↓↓↓

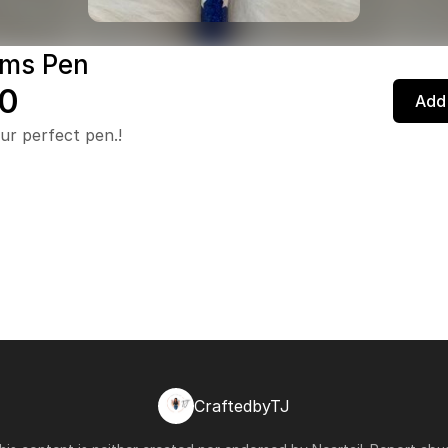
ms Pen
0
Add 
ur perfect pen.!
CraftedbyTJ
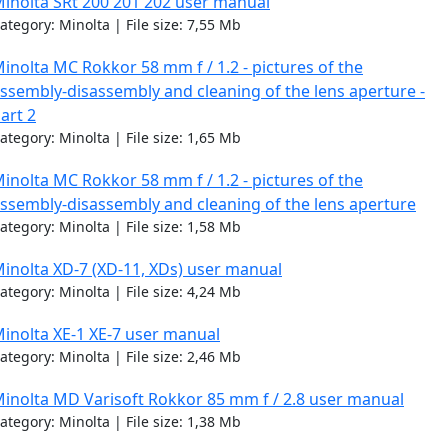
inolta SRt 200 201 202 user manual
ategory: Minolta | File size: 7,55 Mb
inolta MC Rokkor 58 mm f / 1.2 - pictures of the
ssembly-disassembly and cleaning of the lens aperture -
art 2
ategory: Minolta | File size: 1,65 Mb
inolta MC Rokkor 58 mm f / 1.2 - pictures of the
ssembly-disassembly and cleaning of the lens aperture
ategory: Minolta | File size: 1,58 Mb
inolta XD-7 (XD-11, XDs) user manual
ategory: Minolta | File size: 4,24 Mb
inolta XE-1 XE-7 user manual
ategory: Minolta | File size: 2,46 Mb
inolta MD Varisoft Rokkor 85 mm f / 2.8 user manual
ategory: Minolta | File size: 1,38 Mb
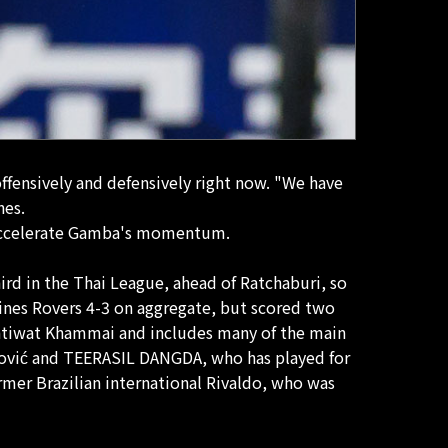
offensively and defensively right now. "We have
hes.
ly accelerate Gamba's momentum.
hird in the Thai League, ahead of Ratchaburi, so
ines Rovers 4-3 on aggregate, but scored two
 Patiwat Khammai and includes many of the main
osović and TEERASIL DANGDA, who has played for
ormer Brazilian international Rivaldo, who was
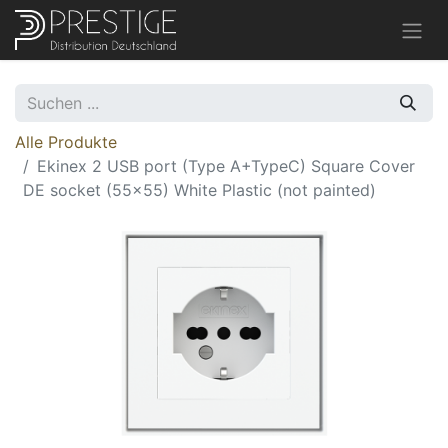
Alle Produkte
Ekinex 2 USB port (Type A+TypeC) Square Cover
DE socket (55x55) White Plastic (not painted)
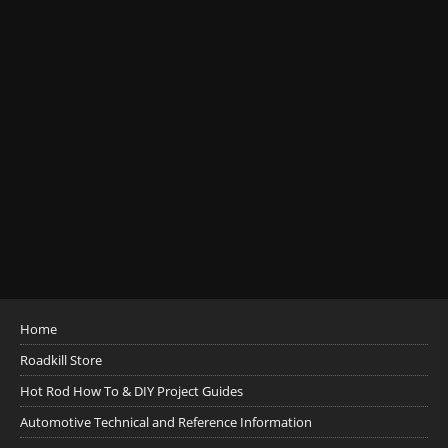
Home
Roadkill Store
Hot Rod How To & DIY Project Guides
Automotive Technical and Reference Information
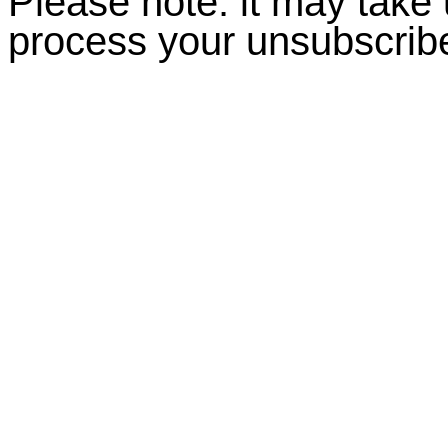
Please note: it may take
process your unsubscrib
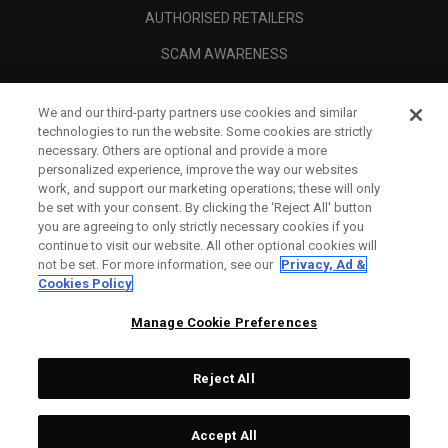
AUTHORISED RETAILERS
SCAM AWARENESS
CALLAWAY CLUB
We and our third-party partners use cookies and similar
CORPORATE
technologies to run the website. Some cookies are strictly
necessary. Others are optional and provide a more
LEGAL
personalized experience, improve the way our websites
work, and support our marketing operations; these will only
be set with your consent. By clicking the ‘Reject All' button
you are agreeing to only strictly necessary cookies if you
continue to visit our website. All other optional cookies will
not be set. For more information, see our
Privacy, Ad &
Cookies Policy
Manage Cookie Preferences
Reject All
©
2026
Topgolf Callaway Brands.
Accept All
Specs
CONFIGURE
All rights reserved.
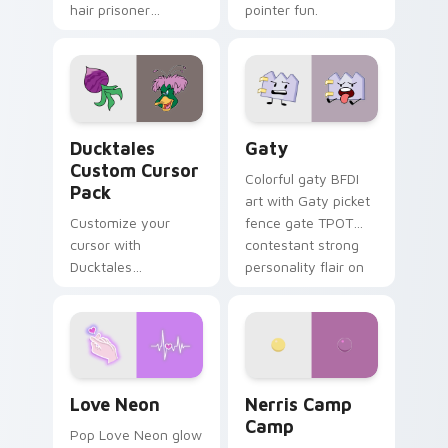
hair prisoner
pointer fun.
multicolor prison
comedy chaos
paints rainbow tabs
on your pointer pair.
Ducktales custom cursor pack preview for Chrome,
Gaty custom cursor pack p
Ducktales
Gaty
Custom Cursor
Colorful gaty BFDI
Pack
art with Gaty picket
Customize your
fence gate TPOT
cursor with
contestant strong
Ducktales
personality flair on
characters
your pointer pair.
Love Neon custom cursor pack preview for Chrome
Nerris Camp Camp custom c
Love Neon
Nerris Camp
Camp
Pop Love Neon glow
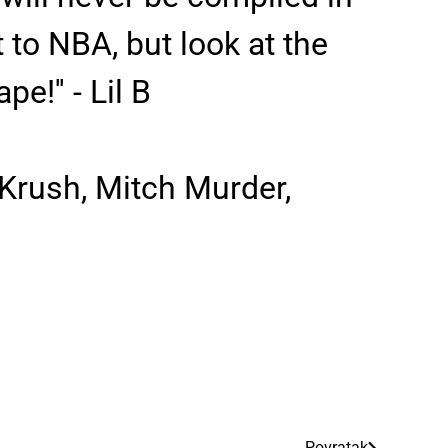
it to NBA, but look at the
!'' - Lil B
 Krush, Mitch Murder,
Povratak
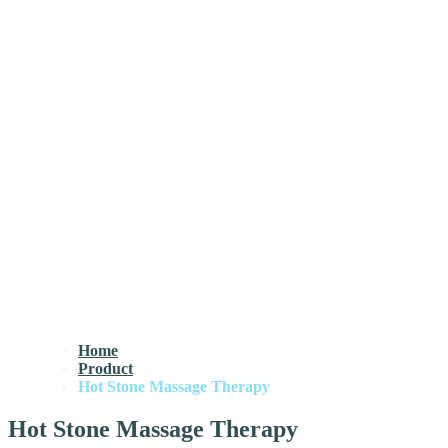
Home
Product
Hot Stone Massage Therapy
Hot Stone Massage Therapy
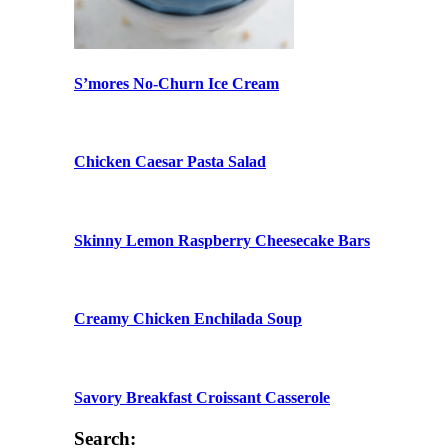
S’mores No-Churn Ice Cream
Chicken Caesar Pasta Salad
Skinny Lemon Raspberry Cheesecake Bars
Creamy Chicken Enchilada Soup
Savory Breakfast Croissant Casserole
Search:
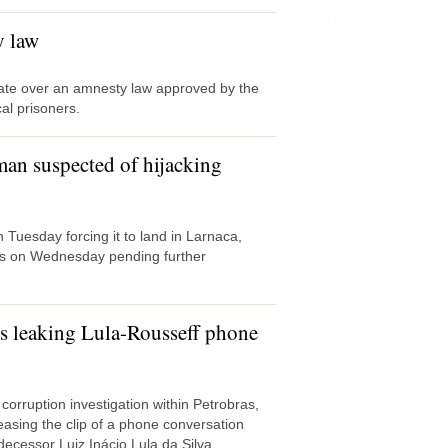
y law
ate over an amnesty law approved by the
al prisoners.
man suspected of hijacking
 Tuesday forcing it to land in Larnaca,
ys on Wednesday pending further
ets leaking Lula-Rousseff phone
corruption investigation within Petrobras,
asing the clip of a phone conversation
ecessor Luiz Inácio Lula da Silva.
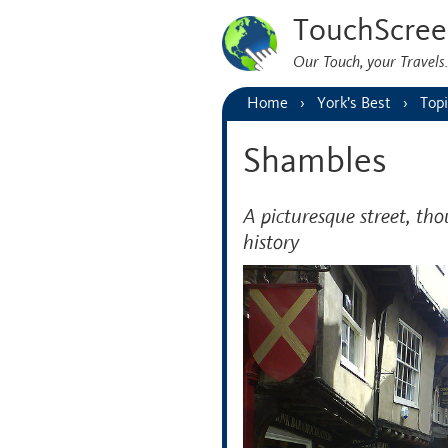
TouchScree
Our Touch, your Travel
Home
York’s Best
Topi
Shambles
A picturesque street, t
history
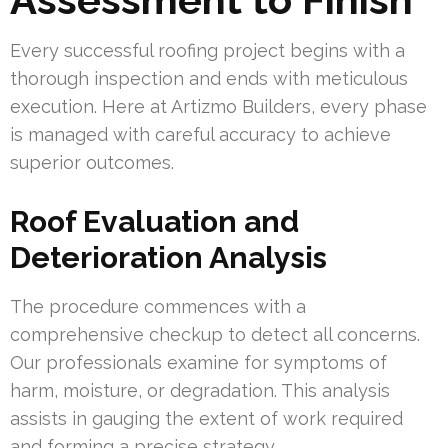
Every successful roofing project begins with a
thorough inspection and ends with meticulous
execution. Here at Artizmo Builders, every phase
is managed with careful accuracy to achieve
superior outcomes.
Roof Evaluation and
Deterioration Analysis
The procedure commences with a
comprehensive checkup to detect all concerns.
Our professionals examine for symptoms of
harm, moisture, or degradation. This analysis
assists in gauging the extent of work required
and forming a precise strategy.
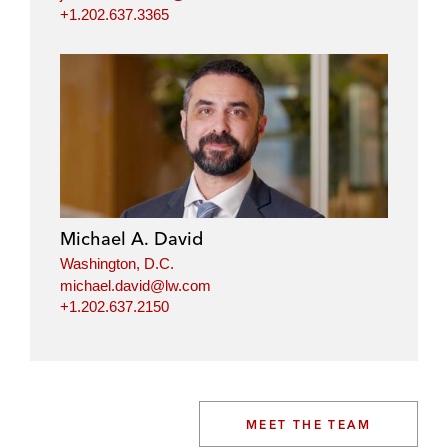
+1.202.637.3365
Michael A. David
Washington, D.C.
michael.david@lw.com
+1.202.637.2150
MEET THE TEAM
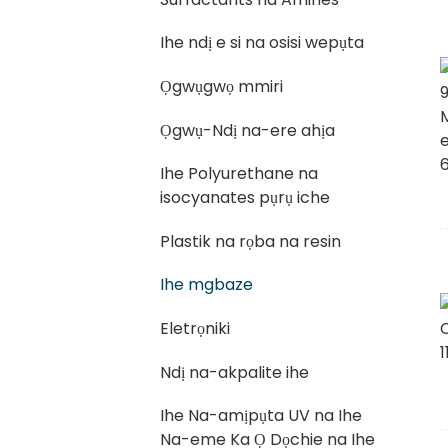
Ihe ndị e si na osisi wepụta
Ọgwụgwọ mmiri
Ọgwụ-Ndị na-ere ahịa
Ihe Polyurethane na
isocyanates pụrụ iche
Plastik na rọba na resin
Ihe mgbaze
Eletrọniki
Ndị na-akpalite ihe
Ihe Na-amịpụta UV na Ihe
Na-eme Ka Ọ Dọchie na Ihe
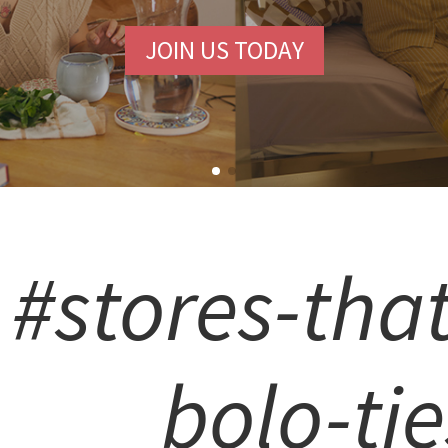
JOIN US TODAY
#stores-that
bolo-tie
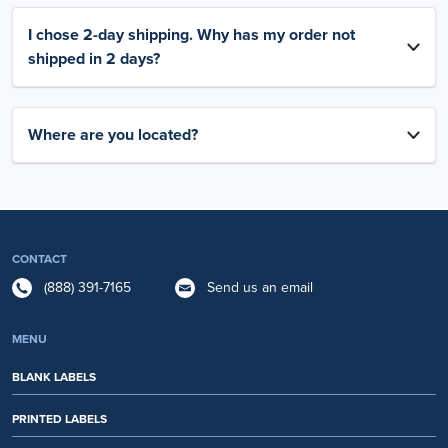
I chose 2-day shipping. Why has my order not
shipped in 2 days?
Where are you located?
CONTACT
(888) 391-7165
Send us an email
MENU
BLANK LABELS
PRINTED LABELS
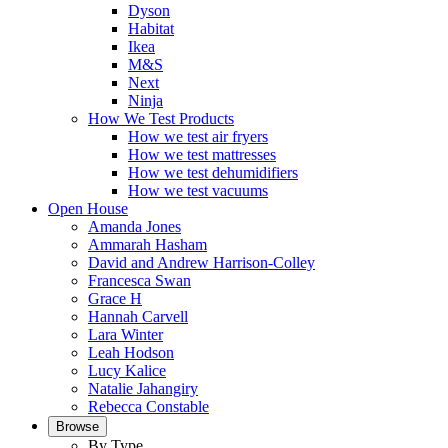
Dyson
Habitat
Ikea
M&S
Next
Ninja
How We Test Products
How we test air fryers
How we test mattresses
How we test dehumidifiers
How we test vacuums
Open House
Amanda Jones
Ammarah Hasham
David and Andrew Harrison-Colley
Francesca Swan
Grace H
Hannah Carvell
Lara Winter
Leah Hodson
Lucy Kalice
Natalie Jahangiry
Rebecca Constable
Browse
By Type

↑↑↑

__Task instructions__: Every entry should be repeated verbatim, with the pictures left out.

__Exercise answer__:
ms Pen
0
Add 
ur perfect pen.!
CraftedbyTJ
inolta SRt 200 201 202 user manual
ategory: Minolta | File size: 7,55 Mb
inolta MC Rokkor 58 mm f / 1.2 - pictures of the
ssembly-disassembly and cleaning of the lens aperture -
art 2
ategory: Minolta | File size: 1,65 Mb
inolta MC Rokkor 58 mm f / 1.2 - pictures of the
ssembly-disassembly and cleaning of the lens aperture
ategory: Minolta | File size: 1,58 Mb
inolta XD-7 (XD-11, XDs) user manual
ategory: Minolta | File size: 4,24 Mb
inolta XE-1 XE-7 user manual
ategory: Minolta | File size: 2,46 Mb
inolta MD Varisoft Rokkor 85 mm f / 2.8 user manual
ategory: Minolta | File size: 1,38 Mb
offensively and defensively right now. "We have
hes.
ly accelerate Gamba's momentum.
hird in the Thai League, ahead of Ratchaburi, so
ines Rovers 4-3 on aggregate, but scored two
 Patiwat Khammai and includes many of the main
osović and TEERASIL DANGDA, who has played for
ormer Brazilian international Rivaldo, who was
Alle Produkte
Ekinex 2 USB port (Type A+TypeC) Square Cover
DE socket (55x55) White Plastic (not painted)
Home
Roadkill Store
Hot Rod How To & DIY Project Guides
Automotive Technical and Reference Information
Please note: it may take
process your unsubscrib
AUTHORISED RETAILERS
SCAM AWARENESS
CALLAWAY CLUB
We and our third-party partners use cookies and similar
CORPORATE
technologies to run the website. Some cookies are strictly
necessary. Others are optional and provide a more
LEGAL
personalized experience, improve the way our websites
work, and support our marketing operations; these will only
be set with your consent. By clicking the ‘Reject All' button
you are agreeing to only strictly necessary cookies if you
continue to visit our website. All other optional cookies will
not be set. For more information, see our
Privacy, Ad &
Cookies Policy
Manage Cookie Preferences
Reject All
©
2026
Topgolf Callaway Brands.
Accept All
Specs
CONFIGURE
All rights reserved.
hair prisoner
pointer fun.
multicolor prison
comedy chaos
paints rainbow tabs
on your pointer pair.
Ducktales custom cursor pack preview for Chrome,
Gaty custom cursor pack p
Ducktales
Gaty
Custom Cursor
Colorful gaty BFDI
Pack
art with Gaty picket
Customize your
fence gate TPOT
cursor with
contestant strong
Ducktales
personality flair on
characters
your pointer pair.
Love Neon custom cursor pack preview for Chrome
Nerris Camp Camp custom c
Love Neon
Nerris Camp
Camp
Pop Love Neon glow
it to NBA, but look at the
!'' - Lil B
 Krush, Mitch Murder,
Povratak
Home
Product
Hot Stone Massage Therapy
Hot Stone Massage Therapy
S’mores No-Churn Ice Cream
Chicken Caesar Pasta Salad
Skinny Lemon Raspberry Cheesecake Bars
Creamy Chicken Enchilada Soup
Savory Breakfast Croissant Casserole
Search:
y law
ate over an amnesty law approved by the
al prisoners.
man suspected of hijacking
 Tuesday forcing it to land in Larnaca,
ys on Wednesday pending further
ets leaking Lula-Rousseff phone
corruption investigation within Petrobras,
asing the clip of a phone conversation
ecessor Luiz Inácio Lula da Silva.
TouchScree
Our Touch, your Travel
Home
York’s Best
Topi
Shambles
A picturesque street, t
history
Every successful roofing project begins with a
thorough inspection and ends with meticulous
execution. Here at Artizmo Builders, every phase
is managed with careful accuracy to achieve
superior outcomes.
Roof Evaluation and
Deterioration Analysis
The procedure commences with a
comprehensive checkup to detect all concerns.
Our professionals examine for symptoms of
harm, moisture, or degradation. This analysis
assists in gauging the extent of work required
and forming a precise strategy.
+1.202.637.3365
Michael A. David
Washington, D.C.
michael.david@lw.com
+1.202.637.2150
MEET THE TEAM
Ihe ndị e si na osisi wepụta
Ọgwụgwọ mmiri
Ọgwụ-Ndị na-ere ahịa
Ihe Polyurethane na
isocyanates pụrụ iche
Plastik na rọba na resin
Ihe mgbaze
Eletrọniki
Ndị na-akpalite ihe
Ihe Na-amịpụta UV na Ihe
Na-eme Ka Ọ Dọchie na Ihe
JOIN US TODAY
#stores-that
bolo-tie
I chose 2-day shipping. Why has my order not
shipped in 2 days?
Where are you located?
CONTACT
(888) 391-7165
Send us an email
MENU
BLANK LABELS
PRINTED LABELS
Dyson
Habitat
Ikea
M&S
Next
Ninja
How We Test Products
How we test air fryers
How we test mattresses
How we test dehumidifiers
How we test vacuums
Open House
Amanda Jones
Ammarah Hasham
David and Andrew Harrison-Colley
Francesca Swan
Grace H
Hannah Carvell
Lara Winter
Leah Hodson
Lucy Kalice
Natalie Jahangiry
Rebecca Constable
Browse
By Type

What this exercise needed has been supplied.